A Cornell-led team took a novel, interdisciplinary approach to analyzing the behavior of breast tumor cells by employing a statistical modeling technique more commonly used in physics and economics. The team was able to demonstrate how the diversity, or heterogeneity, of cancer cells can be influenced by their chemical environment – namely, by interactions with a specific protein, which leads to tumor growth.
The researchers’ paper, “Lymphoidal Chemokine CCL19 Promoted the Heterogeneity of the Breast Tumor Cell Motility Within a 3D Microenvironment Revealed by a Lévy Distribution Analysis,” published Feb. 14 in Integrative Biology.
“It’s pretty tough to treat cancer. A lot of people in the field believe that is because of the diversity in the cancer population,” said senior author Mingming Wu, professor of biological and environmental engineering in the College of Agriculture and Life Sciences. “While immune cells are rounded and kind of similar and move in the same way, cancer cells are different in shape and move at different speed. We know that fast movers are very lethal. How would you quantify that heterogeneity?”
Another challenge is that only a few cancer cells move fast and do the most damage, and they’re difficult to find.
The effort to track these rare cells is similar to the search for elusive particles being conducted in the lab of co-author Anders Ryd, professor of physics in the College of Arts and Sciences. During a conversation over coffee, Ryd and Wu realized the cancer cell research could incorporate the same type of sophisticated statistical tools that have helped particle physicists understand rare energy phenomena, such as the much-sought Higgs boson.
“What we do in particle physics is really statistical data analysis, trying to figure out what functional forms describe our data,” Ryd said. “And in this case here, the interest was to look at the outliers, the cells that migrated further, and characterize that. A lot of the tools that we are using in particle physics lend themselves very well to this analysis.”
Wu’s Biofluidics Lab worked with the Cornell NanoScale Science and Technology Facility (CNF) to fabricate a microfluidic device with three parallel channels, each roughly the width of a human hair.
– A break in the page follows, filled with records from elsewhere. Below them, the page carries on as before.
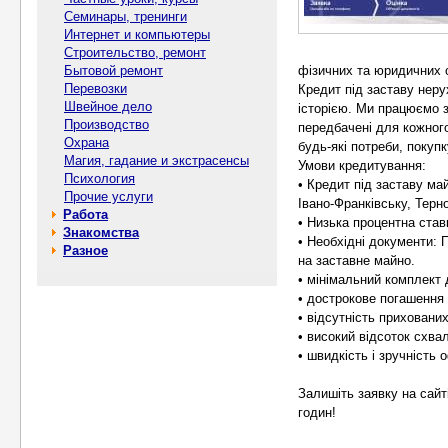
Семинары, тренинги
Интернет и компьютеры
Строительство, ремонт
Бытовой ремонт
фізичних та юридичних о
Перевозки
Кредит під заставу нер
Швейное дело
історією. Ми працюємо з
Производство
передбачені для кожного
Охрана
будь-які потреби, покупк
Магия, гадание и экстрасенсы
Умови кредитування:
Психология
• Кредит під заставу май
Прочие услуги
Івано-Франківську, Терно
Работа
• Низька процентна став
Знакомства
• Необхідні документи: 
Разное
на заставне майно.
• мінімальний комплект 
• дострокове погашення
• відсутність прихованих
• високий відсоток схва
• швидкість і зручність
Залишіть заявку на сайт
годин!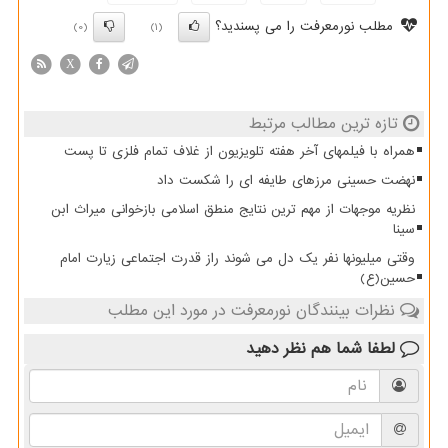
مطلب نورمعرفت را می پسندید؟
(0)
(1)
X
تازه ترین مطالب مرتبط
همراه با فیلمهای آخر هفته تلویزیون از غلاف تمام فلزی تا پست
نهضت حسینی مرزهای طایفه ای را شکست داد
نظریه موجهات از مهم ترین نتایج منطق اسلامی بازخوانی میراث ابن
سینا
وقتی میلیونها نفر یک دل می شوند راز قدرت اجتماعی زیارت امام
حسین(ع)
نظرات بینندگان نورمعرفت در مورد این مطلب
لطفا شما هم
نظر دهید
The team introduced breast tumor cells into the device, along with the chemokine protein CCL19, which is secreted by lymph nodes and is highly expressed in malignant tumor cells.
In order to model the cancer cell trajectories, the team used Root, an open-source software for performing statistical analysis in high-energy physics and in certain economics applications.
The researchers found that the presence of chemokine caused the targeted cancer cells to move faster, and heterogeneity increased.
“It is similar to how we as a society are trying to make the population more diverse, because we know that if the population is diverse, it’s more robust, more healthy,” Wu said. “I think that cancer is the same way. They are making their population more diverse, more indestructible.”
A treatment that inhibits the receptor to CCL19 could potentially decrease the invasiveness of tumor cells, although that might also cause the cancer cells to adopt new, even stealthier strategies to survive, Wu said.
By analyzing how these cells respond to environmental cues – such as chemical gradients, temperature, light intensity and mechanical force – Wu’s team hopes to elucidate the underlying principles of biology, which aren’t as cut and dried as the fundamental laws of physics.
Her team may borrow a few techniques, too.
“There are a lot of tools in physical science already, because physical science has always been a very quantitative field,” Wu said. “It’s only recently that quantitative biology is starting to shape up. So I feel like this integration is powerful because you don’t have to reinvent the wheel to do this modeling.”
Other contributors included co-lead authors Beum Jun Kim, Ph.D. ’04, now a senior engineer at Rheonix, and Pimkhuan Hannanta-anan ’12, a faculty member at King Mongkut’s Institute of Technology Ladkrabang in Thailand; and Melody Swartz, professor of molecular engineering at the University of Chicago.
The research was supported by the National Cancer Institute, the Swiss National Science Foundation, the Cornell Center on the Microenvironment and Metastasis, the Cornell Nanobiotechnology Center and CNF.